Fig. 7 |. Enhanced decoding of stimulus mouse during free interactions after SFC.

a, Subject and stimulus mice during free interactions in an open arena. b, Trajectories of the subject (top) and indicated stimulus mouse (bottom) during SE before SFC (left) and during two successive recall sessions with CS⁻ and CS⁺ 24 h after SFC (right) with reduced social interactions during the latter. c, Left, subject mouse shows greater interaction time with CS⁻ relative to CS⁺ after SFC; no difference before SFC (two-way repeated measures ANOVA—cohort × stimulus mouse, F(1,60) = 15.46, P = 2.21 × 10⁻⁴). Right, discrimination scores for CS⁻ versus CS⁺ interaction times. Unpaired, two-sided t-tests between cohorts and two-sided one-sample t-tests against zero. c,d, n = 5 male Amigo2-Cre⁺ mice, 382 cells total. d, CS⁺ (solid lines) or CS− (dashed lines) decoding accuracy as a function of distance to subject mouse relative to no interaction at the same distance. After SFC (purple), CS⁺ interactions decoded over a greater range of distances and with higher accuracy than CS⁻ interactions (dashed line; ANOVA—cohort × distance, F(30,176) = 3.215, P = 6.13 × 10⁻⁶). After SFC, CS⁺ decoding accuracy was above the chance level at all distances. CS⁻ only was decoded above chance for separations ≤1.5 cm. CS⁺ accuracy was significantly greater than CS⁻ accuracy at all distances. After mock-SFC (green), decoding accuracies for interactions with the two stimulus mice did not differ and were above chance only for separations ≤0.5 cm. Bonferroni post hoc tests and one-sided, paired t-tests against decoding accuracies obtained from the null model (see Supplementary Table 3 for P values across all distances). Bold lines and bars in d, mean ± s.e.m. across cohorts. Box plots—central line, median; bottom and top edges, 25th and 75th percentiles; whiskers, most extreme data points (excluding outliers); dots, individual animals. Bonferroni post hoc tests (c, left) and t-test (c, right), *P < 0.05 and **P < 0.01.

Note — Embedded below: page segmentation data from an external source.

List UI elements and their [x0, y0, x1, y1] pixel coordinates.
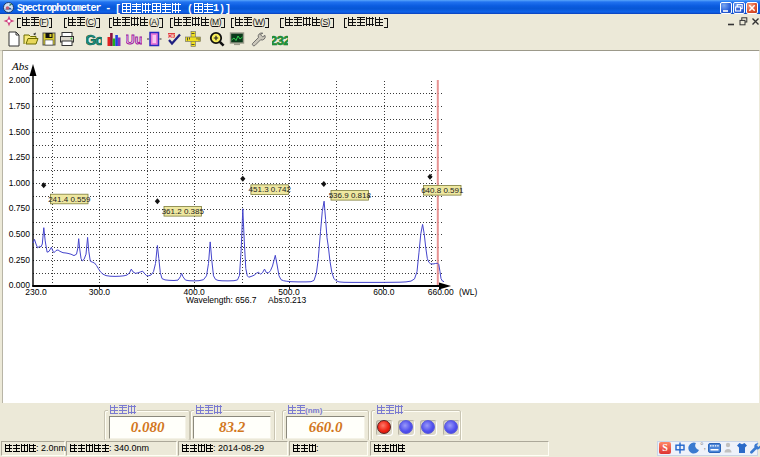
svg-text:0.750: 0.750	[9, 203, 31, 213]
svg-text:536.9 0.818: 536.9 0.818	[329, 191, 372, 200]
svg-text:Go: Go	[86, 31, 102, 47]
svg-text:451.3 0.742: 451.3 0.742	[249, 185, 292, 194]
svg-text:2.000: 2.000	[9, 75, 31, 85]
svg-text:0.500: 0.500	[9, 229, 31, 239]
svg-text:OK: OK	[167, 32, 175, 38]
svg-text:Abs:0.213: Abs:0.213	[268, 295, 307, 305]
svg-text:Wavelength: 656.7: Wavelength: 656.7	[186, 295, 257, 305]
svg-text:232: 232	[272, 32, 288, 47]
svg-text:(WL): (WL)	[459, 287, 478, 297]
svg-text:660.00: 660.00	[428, 287, 454, 297]
svg-text:361.2 0.385: 361.2 0.385	[162, 207, 205, 216]
svg-text:241.4 0.559: 241.4 0.559	[48, 195, 91, 204]
svg-text:640.8 0.591: 640.8 0.591	[421, 186, 464, 195]
svg-text:230.0: 230.0	[25, 287, 47, 297]
svg-text:1.000: 1.000	[9, 178, 31, 188]
svg-text:1.500: 1.500	[9, 127, 31, 137]
svg-text:1.750: 1.750	[9, 101, 31, 111]
svg-text:300.0: 300.0	[89, 287, 111, 297]
svg-text:Abs: Abs	[11, 60, 29, 72]
svg-text:600.0: 600.0	[373, 287, 395, 297]
svg-text:Uu: Uu	[126, 32, 142, 47]
svg-text:1.250: 1.250	[9, 152, 31, 162]
svg-text:0.250: 0.250	[9, 255, 31, 265]
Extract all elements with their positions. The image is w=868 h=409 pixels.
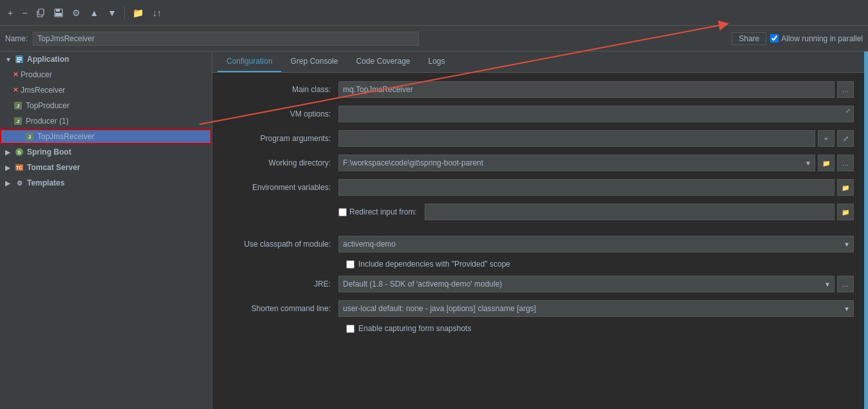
- include-deps-label[interactable]: Include dependencies with "Provided" sco…: [346, 260, 510, 269]
- name-bar: Name: Share Allow running in parallel: [0, 26, 868, 52]
- tab-logs[interactable]: Logs: [420, 52, 454, 72]
- topjmsreceiver-icon: J: [24, 131, 35, 142]
- svg-rect-6: [17, 57, 22, 59]
- sidebar: ▼ Application ✕ Producer ✕ JmsReceiver: [0, 52, 212, 409]
- toolbar: + − ⚙ ▲ ▼ 📁 ↓↑: [0, 0, 868, 26]
- shorten-cmd-select-inner: user-local default: none - java [options…: [338, 300, 854, 317]
- tab-configuration[interactable]: Configuration: [217, 52, 281, 72]
- allow-parallel-checkbox[interactable]: [770, 34, 779, 43]
- sidebar-group-springboot[interactable]: ▶ S Spring Boot: [0, 144, 212, 160]
- folder-button[interactable]: 📁: [130, 6, 146, 19]
- sidebar-item-jmsreceiver[interactable]: ✕ JmsReceiver: [0, 82, 212, 98]
- working-dir-label: Working directory:: [223, 158, 338, 167]
- sidebar-item-topproducer[interactable]: J TopProducer: [0, 98, 212, 113]
- program-args-add-btn[interactable]: +: [818, 130, 835, 147]
- error-icon-jmsreceiver: ✕: [13, 86, 18, 93]
- working-dir-row: Working directory: F:\workspace\code\git…: [223, 154, 854, 172]
- vm-options-input[interactable]: [338, 106, 854, 122]
- svg-rect-7: [17, 59, 22, 61]
- enable-snapshots-text: Enable capturing form snapshots: [358, 324, 471, 333]
- program-args-input[interactable]: [338, 130, 815, 147]
- main-content: ▼ Application ✕ Producer ✕ JmsReceiver: [0, 52, 868, 409]
- vm-options-label: VM options:: [223, 109, 338, 119]
- separator: [124, 6, 125, 19]
- remove-button[interactable]: −: [19, 6, 30, 19]
- add-button[interactable]: +: [5, 6, 15, 19]
- include-deps-checkbox[interactable]: [346, 260, 355, 269]
- redirect-input-row: Redirect input from: 📁: [223, 203, 854, 221]
- working-dir-browse-btn[interactable]: 📁: [818, 155, 835, 171]
- svg-rect-1: [39, 9, 44, 15]
- classpath-select-inner: activemq-demo ▼: [338, 236, 854, 252]
- application-label: Application: [27, 55, 69, 64]
- working-dir-select[interactable]: F:\workspace\code\git\spring-boot-parent: [338, 155, 815, 171]
- up-button[interactable]: ▲: [87, 6, 101, 19]
- application-icon: [14, 54, 24, 64]
- name-label: Name:: [5, 34, 28, 43]
- working-dir-extra-btn[interactable]: …: [837, 155, 854, 171]
- main-class-browse-btn[interactable]: …: [837, 81, 854, 98]
- jmsreceiver-label: JmsReceiver: [21, 86, 65, 95]
- redirect-input-label: Redirect input from:: [349, 207, 417, 216]
- redirect-input-field[interactable]: [425, 204, 835, 220]
- program-args-expand-btn[interactable]: ⤢: [837, 130, 854, 147]
- enable-snapshots-label[interactable]: Enable capturing form snapshots: [346, 324, 471, 333]
- sidebar-group-application[interactable]: ▼ Application: [0, 52, 212, 67]
- svg-text:J: J: [28, 134, 31, 140]
- expand-arrow-application: ▼: [5, 56, 12, 63]
- sidebar-group-tomcat[interactable]: ▶ TC Tomcat Server: [0, 160, 212, 175]
- vm-options-expand-btn[interactable]: ⤢: [844, 107, 853, 115]
- redirect-checkbox[interactable]: [338, 208, 347, 216]
- templates-icon: ⚙: [14, 178, 24, 188]
- copy-button[interactable]: [33, 7, 48, 19]
- right-accent-strip: [864, 52, 868, 409]
- jre-row: JRE: Default (1.8 - SDK of 'activemq-dem…: [223, 275, 854, 293]
- allow-parallel-label[interactable]: Allow running in parallel: [770, 34, 863, 43]
- main-class-wrapper: …: [338, 81, 854, 98]
- expand-arrow-tomcat: ▶: [5, 164, 12, 171]
- share-button[interactable]: Share: [732, 32, 766, 45]
- jre-label: JRE:: [223, 280, 338, 289]
- expand-arrow-springboot: ▶: [5, 149, 12, 156]
- jre-wrapper: Default (1.8 - SDK of 'activemq-demo' mo…: [338, 276, 854, 292]
- share-area: Share Allow running in parallel: [732, 32, 863, 45]
- producer1-icon: J: [13, 116, 23, 126]
- sidebar-group-templates[interactable]: ▶ ⚙ Templates: [0, 175, 212, 191]
- classpath-wrapper: activemq-demo ▼: [338, 236, 854, 252]
- classpath-select[interactable]: activemq-demo: [338, 236, 854, 252]
- name-input[interactable]: [33, 32, 419, 46]
- vm-options-row: VM options: ⤢: [223, 105, 854, 123]
- sidebar-item-producer1[interactable]: J Producer (1): [0, 113, 212, 129]
- save-button[interactable]: [51, 7, 66, 19]
- vm-options-wrapper: ⤢: [338, 106, 854, 122]
- jre-select[interactable]: Default (1.8 - SDK of 'activemq-demo' mo…: [338, 276, 835, 292]
- topproducer-label: TopProducer: [26, 101, 69, 110]
- svg-rect-8: [17, 61, 20, 62]
- enable-snapshots-checkbox[interactable]: [346, 325, 355, 333]
- enable-snapshots-row: Enable capturing form snapshots: [346, 324, 854, 333]
- tab-grep-console[interactable]: Grep Console: [281, 52, 347, 72]
- shorten-cmd-select[interactable]: user-local default: none - java [options…: [338, 300, 854, 317]
- redirect-browse-btn[interactable]: 📁: [837, 204, 854, 220]
- down-button[interactable]: ▼: [105, 6, 119, 19]
- producer-label: Producer: [21, 70, 52, 79]
- env-vars-input[interactable]: [338, 179, 835, 196]
- env-vars-browse-btn[interactable]: 📁: [837, 179, 854, 196]
- jre-browse-btn[interactable]: …: [837, 276, 854, 292]
- sidebar-item-producer[interactable]: ✕ Producer: [0, 67, 212, 82]
- sort-button[interactable]: ↓↑: [150, 6, 164, 19]
- main-class-row: Main class: …: [223, 81, 854, 99]
- config-panel: Configuration Grep Console Code Coverage…: [212, 52, 864, 409]
- svg-rect-3: [56, 9, 60, 12]
- svg-rect-4: [55, 13, 62, 16]
- jre-select-inner: Default (1.8 - SDK of 'activemq-demo' mo…: [338, 276, 835, 292]
- working-dir-select-inner: F:\workspace\code\git\spring-boot-parent…: [338, 155, 815, 171]
- settings-button[interactable]: ⚙: [69, 6, 83, 19]
- classpath-label: Use classpath of module:: [223, 240, 338, 249]
- working-dir-wrapper: F:\workspace\code\git\spring-boot-parent…: [338, 155, 854, 171]
- shorten-cmd-wrapper: user-local default: none - java [options…: [338, 300, 854, 317]
- tab-code-coverage[interactable]: Code Coverage: [347, 52, 419, 72]
- main-class-input[interactable]: [338, 81, 835, 98]
- sidebar-item-topjmsreceiver[interactable]: J TopJmsReceiver: [0, 129, 212, 144]
- program-args-label: Program arguments:: [223, 134, 338, 143]
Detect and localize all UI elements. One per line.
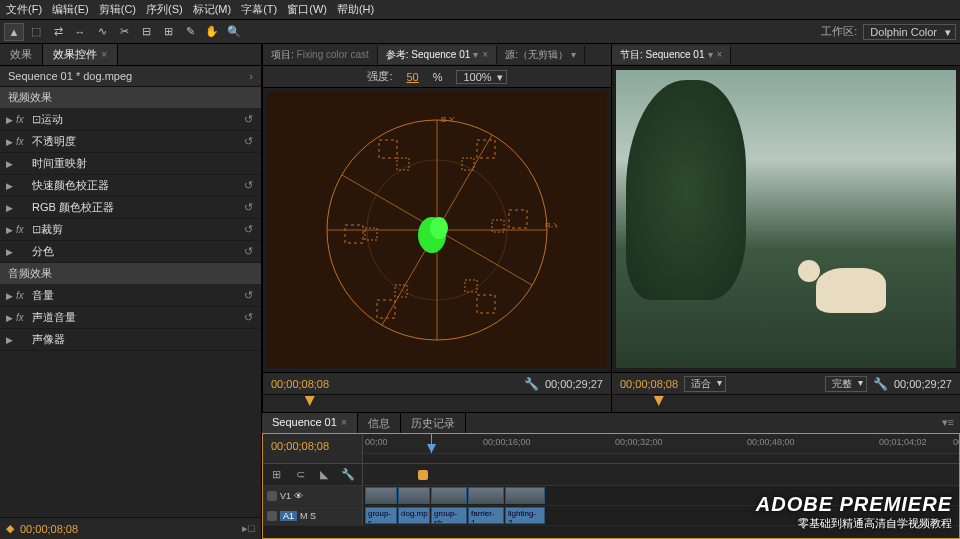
track-select-tool-icon[interactable]: ⬚: [26, 23, 46, 41]
reset-icon[interactable]: ↺: [241, 223, 255, 237]
tab-project[interactable]: 项目: Fixing color cast: [263, 46, 378, 64]
track-lock-icon[interactable]: [267, 491, 277, 501]
reset-icon[interactable]: ↺: [241, 245, 255, 259]
playhead-icon[interactable]: [305, 396, 315, 406]
tab-program[interactable]: 节目: Sequence 01×: [612, 46, 731, 64]
reset-icon[interactable]: ↺: [241, 311, 255, 325]
menu-title[interactable]: 字幕(T): [241, 2, 277, 17]
clip-video[interactable]: [468, 487, 504, 504]
menu-help[interactable]: 帮助(H): [337, 2, 374, 17]
clip-video[interactable]: [431, 487, 467, 504]
timeline-tc[interactable]: 00;00;08;08: [271, 440, 329, 452]
disclosure-icon[interactable]: ▶: [6, 181, 16, 191]
tab-sequence[interactable]: Sequence 01×: [262, 413, 358, 433]
selection-tool-icon[interactable]: ▲: [4, 23, 24, 41]
tab-info[interactable]: 信息: [358, 413, 401, 433]
disclosure-icon[interactable]: ▶: [6, 313, 16, 323]
disclosure-icon[interactable]: ▶: [6, 115, 16, 125]
clip-video[interactable]: [365, 487, 397, 504]
panel-menu-icon[interactable]: ▸□: [242, 522, 255, 535]
menu-sequence[interactable]: 序列(S): [146, 2, 183, 17]
workspace-dropdown[interactable]: Dolphin Color: [863, 24, 956, 40]
razor-tool-icon[interactable]: ✂: [114, 23, 134, 41]
settings-icon[interactable]: 🔧: [873, 377, 888, 391]
reset-icon[interactable]: ↺: [241, 201, 255, 215]
effect-channelvol[interactable]: 声道音量: [32, 310, 241, 325]
menu-clip[interactable]: 剪辑(C): [99, 2, 136, 17]
effect-panner[interactable]: 声像器: [32, 332, 255, 347]
reset-icon[interactable]: ↺: [241, 179, 255, 193]
disclosure-icon[interactable]: ▶: [6, 291, 16, 301]
chevron-icon[interactable]: ›: [249, 70, 253, 82]
menu-edit[interactable]: 编辑(E): [52, 2, 89, 17]
effect-motion[interactable]: 运动: [41, 112, 241, 127]
tab-effects[interactable]: 效果: [0, 44, 43, 65]
wrench-icon[interactable]: 🔧: [339, 467, 357, 483]
disclosure-icon[interactable]: ▶: [6, 203, 16, 213]
reset-icon[interactable]: ↺: [241, 113, 255, 127]
disclosure-icon[interactable]: ▶: [6, 247, 16, 257]
clip-audio[interactable]: group-sh: [431, 507, 467, 524]
tab-source[interactable]: 源:（无剪辑）: [497, 46, 585, 64]
track-lock-icon[interactable]: [267, 511, 277, 521]
program-tc-current[interactable]: 00;00;08;08: [620, 378, 678, 390]
menu-window[interactable]: 窗口(W): [287, 2, 327, 17]
resolution-dropdown[interactable]: 完整: [825, 376, 867, 392]
effect-timeremap[interactable]: 时间重映射: [32, 156, 255, 171]
clip-audio[interactable]: group-s: [365, 507, 397, 524]
effect-volume[interactable]: 音量: [32, 288, 241, 303]
reset-icon[interactable]: ↺: [241, 135, 255, 149]
fit-dropdown[interactable]: 适合: [684, 376, 726, 392]
disclosure-icon[interactable]: ▶: [6, 225, 16, 235]
link-icon[interactable]: ⊂: [291, 467, 309, 483]
menu-marker[interactable]: 标记(M): [193, 2, 232, 17]
track-toggle-icon[interactable]: 👁: [294, 491, 303, 501]
track-label[interactable]: V1: [280, 491, 291, 501]
ripple-tool-icon[interactable]: ⇄: [48, 23, 68, 41]
effect-fastcolor[interactable]: 快速颜色校正器: [32, 178, 241, 193]
tab-effect-controls[interactable]: 效果控件×: [43, 44, 118, 65]
mute-solo[interactable]: M S: [300, 511, 316, 521]
program-scrubber[interactable]: [612, 394, 960, 412]
pen-tool-icon[interactable]: ✎: [180, 23, 200, 41]
disclosure-icon[interactable]: ▶: [6, 159, 16, 169]
clip-video[interactable]: [398, 487, 430, 504]
zoom-dropdown[interactable]: 100%: [456, 70, 506, 84]
reset-icon[interactable]: ↺: [241, 289, 255, 303]
slide-tool-icon[interactable]: ⊞: [158, 23, 178, 41]
playhead-icon[interactable]: [427, 444, 436, 453]
close-icon[interactable]: ×: [101, 48, 107, 60]
intensity-value[interactable]: 50: [406, 71, 418, 83]
playhead-icon[interactable]: [654, 396, 664, 406]
clip-video[interactable]: [505, 487, 545, 504]
slip-tool-icon[interactable]: ⊟: [136, 23, 156, 41]
keyframe-icon[interactable]: ◆: [6, 522, 14, 535]
hand-tool-icon[interactable]: ✋: [202, 23, 222, 41]
menu-file[interactable]: 文件(F): [6, 2, 42, 17]
clip-audio[interactable]: lighting-2.: [505, 507, 545, 524]
track-a1-body[interactable]: group-s dog.mp group-sh farrier-1. light…: [363, 506, 959, 525]
tab-reference[interactable]: 参考: Sequence 01×: [378, 46, 497, 64]
rolling-tool-icon[interactable]: ↔: [70, 23, 90, 41]
in-marker-icon[interactable]: [418, 470, 428, 480]
disclosure-icon[interactable]: ▶: [6, 137, 16, 147]
tab-history[interactable]: 历史记录: [401, 413, 466, 433]
effect-threeway[interactable]: 分色: [32, 244, 241, 259]
effect-crop[interactable]: 裁剪: [41, 222, 241, 237]
effect-opacity[interactable]: 不透明度: [32, 134, 241, 149]
panel-menu-icon[interactable]: ▾≡: [936, 413, 960, 433]
track-v1-body[interactable]: [363, 486, 959, 505]
clip-audio[interactable]: farrier-1.: [468, 507, 504, 524]
clip-audio[interactable]: dog.mp: [398, 507, 430, 524]
rate-tool-icon[interactable]: ∿: [92, 23, 112, 41]
disclosure-icon[interactable]: ▶: [6, 335, 16, 345]
effect-rgbcolor[interactable]: RGB 颜色校正器: [32, 200, 241, 215]
snap-icon[interactable]: ⊞: [267, 467, 285, 483]
reference-tc-current[interactable]: 00;00;08;08: [271, 378, 329, 390]
settings-icon[interactable]: 🔧: [524, 377, 539, 391]
time-ruler[interactable]: 00;00 00;00;16;00 00;00;32;00 00;00;48;0…: [363, 434, 959, 454]
reference-scrubber[interactable]: [263, 394, 611, 412]
marker-icon[interactable]: ◣: [315, 467, 333, 483]
program-display[interactable]: [616, 70, 956, 368]
track-label[interactable]: A1: [280, 511, 297, 521]
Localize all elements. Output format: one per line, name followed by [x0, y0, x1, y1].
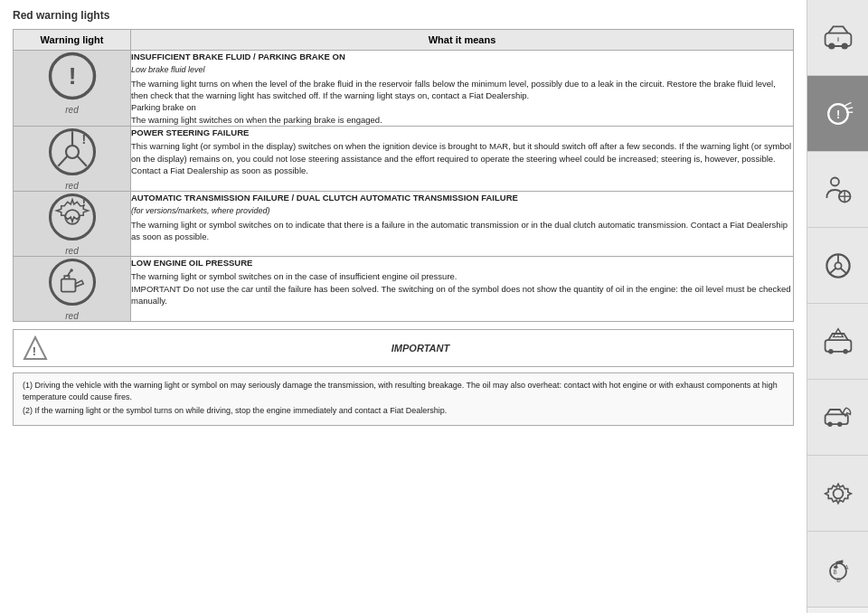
warning-light-icon: ! [822, 98, 854, 130]
sidebar-item-music-nav[interactable]: B A D [807, 532, 868, 608]
note-2: (2) If the warning light or the symbol t… [23, 405, 784, 417]
row-title-2: AUTOMATIC TRANSMISSION FAILURE / DUAL CL… [131, 192, 793, 203]
svg-point-41 [837, 421, 842, 426]
svg-text:i: i [837, 34, 839, 42]
row-text-0: Parking brake on [131, 101, 793, 113]
text-cell-2: AUTOMATIC TRANSMISSION FAILURE / DUAL CL… [131, 192, 794, 257]
svg-text:!: ! [68, 62, 76, 90]
sidebar-item-warning-light[interactable]: ! [807, 76, 868, 152]
settings-icon [822, 477, 854, 510]
svg-line-33 [840, 268, 846, 273]
svg-line-6 [77, 156, 87, 165]
row-title-3: LOW ENGINE OIL PRESSURE [131, 257, 793, 269]
icon-cell-2: !red [14, 192, 131, 257]
svg-point-25 [830, 177, 838, 185]
svg-rect-12 [61, 279, 75, 292]
row-text-2: The warning light or symbol switches on … [131, 219, 793, 243]
sidebar-item-car-wrench[interactable] [807, 380, 868, 456]
svg-line-23 [846, 107, 853, 108]
col1-header: Warning light [14, 30, 131, 51]
svg-point-17 [828, 42, 835, 49]
svg-point-42 [833, 488, 843, 498]
music-nav-icon: B A D [822, 553, 854, 586]
icon-cell-1: !red [14, 127, 131, 192]
important-box: ! IMPORTANT [13, 329, 794, 367]
svg-text:!: ! [81, 194, 86, 209]
car-info-icon: i [822, 22, 854, 54]
text-cell-3: LOW ENGINE OIL PRESSUREThe warning light… [131, 257, 794, 322]
sidebar-item-car-warning[interactable]: ! [807, 304, 868, 380]
svg-text:!: ! [837, 331, 839, 336]
svg-point-48 [834, 565, 838, 569]
row-subtitle-0: Low brake fluid level [131, 64, 793, 76]
svg-text:B: B [833, 569, 836, 575]
svg-point-13 [70, 269, 73, 272]
row-text-0: The warning light switches on when the p… [131, 114, 793, 126]
svg-point-35 [828, 349, 833, 354]
svg-text:!: ! [33, 344, 36, 358]
text-cell-1: POWER STEERING FAILUREThis warning light… [131, 127, 794, 192]
row-text-1: This warning light (or symbol in the dis… [131, 140, 793, 176]
row-text-3: The warning light or symbol switches on … [131, 270, 793, 282]
sidebar-item-car-info[interactable]: i [807, 0, 868, 76]
important-label: IMPORTANT [57, 343, 784, 354]
text-cell-0: INSUFFICIENT BRAKE FLUID / PARKING BRAKE… [131, 51, 794, 127]
car-wrench-icon [822, 401, 854, 434]
warning-table: Warning light What it means !redINSUFFIC… [13, 29, 794, 322]
row-subtitle-2: (for versions/markets, where provided) [131, 205, 793, 217]
important-icon: ! [23, 335, 48, 361]
note-1: (1) Driving the vehicle with the warning… [23, 380, 784, 403]
note-box: (1) Driving the vehicle with the warning… [13, 373, 794, 426]
svg-point-30 [835, 262, 841, 269]
sidebar-item-person-tools[interactable] [807, 152, 868, 228]
svg-point-11 [50, 260, 94, 305]
icon-cell-3: red [14, 257, 131, 322]
svg-text:D: D [836, 577, 841, 583]
svg-text:!: ! [81, 132, 86, 146]
row-text-0: The warning light turns on when the leve… [131, 78, 793, 102]
main-content: Red warning lights Warning light What it… [0, 0, 807, 613]
svg-point-18 [841, 42, 847, 49]
svg-text:A: A [844, 564, 849, 571]
svg-rect-34 [825, 340, 851, 352]
svg-line-32 [829, 268, 835, 273]
svg-point-36 [843, 349, 847, 354]
icon-cell-0: !red [14, 51, 131, 127]
svg-text:!: ! [835, 108, 839, 120]
row-title-1: POWER STEERING FAILURE [131, 127, 793, 138]
sidebar-item-steering[interactable] [807, 228, 868, 304]
row-title-0: INSUFFICIENT BRAKE FLUID / PARKING BRAKE… [131, 51, 793, 62]
page-title: Red warning lights [13, 9, 794, 22]
sidebar-item-settings[interactable] [807, 456, 868, 532]
svg-line-5 [58, 156, 68, 165]
person-tools-icon [822, 174, 854, 206]
row-text-3: IMPORTANT Do not use the car until the f… [131, 283, 793, 307]
col2-header: What it means [131, 30, 794, 51]
svg-point-40 [827, 421, 832, 426]
svg-line-22 [844, 102, 851, 106]
sidebar: i ! [807, 0, 868, 613]
car-warning-icon: ! [822, 325, 854, 358]
steering-icon [822, 250, 854, 282]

Fig. 8 |. dCA2 population activity encodes an abstract representation of social valence and position.

a, Protocol to measure CCGP. Two SFC sessions, separated by 1 week, with stimulus mice CS1⁺ and CS1⁻ in week 1 and CS2⁺ and CS2⁻ in week 2. CS⁻ mice, blue; CS⁺ mice, red. Week 1 mice, darker shades; week 2 mice, lighter shades. Back cup interactions, solid color; front cup interactions, cross-hatched. b, Assignment of binary classes for training and testing data to measure the following CCGPs: (1) cross-identity CCGP for social valence, (2) cross-identity and cross-position CCGP for social valence and (3) cross-identity CCGP for position. c, (1) Cross-identity social valence; CCGP = 70.6% ± 1.4% (mean ± s.e.m. throughout figure) after SFC (***P = 3.11 × 10⁻⁶ compared to null model, one-sided paired t-test throughout). CCGP = 51.5% ± 2.1% after mock-SFC (NS, P = 0.97). (2) Cross-identity and cross-position social valence; CCGP = 63.5% ± 1.3% after SFC (***P = 1.2 × 10⁻⁵). CCGP = 51.7% ± 1.8% after mock-SFC (NS, P = 0.94). (3) Position; CCGP = 67.2% ± 1.3% after SFC (***P = 8.43 × 10⁻⁶). CCGP = 63.8% ± 1.8% after mock-SFC (***P = 2.17 × 10⁻⁵). c,d, n = 5 male Amigo2-Cre⁺ mice with 309 cells tracked across both SFC sessions. Box plots—central line, median; bottom and top edges, 25th and 75th percentiles; whiskers, most extreme data points (excluding outliers); dots, individual animals. d, Response profiles of dCA2 cells during week 2 mock-SFC or SFC recall sessions that were originally responsive to CS⁺ or CS⁻ (labeled below pie charts) during corresponding week 1 recall sessions. Two-sided chi-square tests against cell fractions expected by chance: mock-SFC CS⁺—χ²(4) = 5.2103, P = 0.266; mock-SFC CS⁻—χ²(4) = 4.7123, P = 0.318; SFC CS⁺—χ²(4) = 28.353, P = 1.1 × 10⁻⁵ and SFC CS⁻—χ²(4) = 24.711, P = 5.8 × 10⁻⁵. e, Hypothetical decoding plane from a linear classifier trained to decode CS1⁺ from CS1⁻ based on three-dimensional trapezoidal-like representational geometry before SFC (left) fails to separate (decode) CS2⁺ from CS2⁻. Classifier plane trained to decode CS1⁺ from CS1⁻ based on two-dimensional planar representations after SFC (right) will decode CS2⁺ from CS2⁻. Distances between points are drawn roughly to scale based on pairwise decoding results from Supplementary Table 4.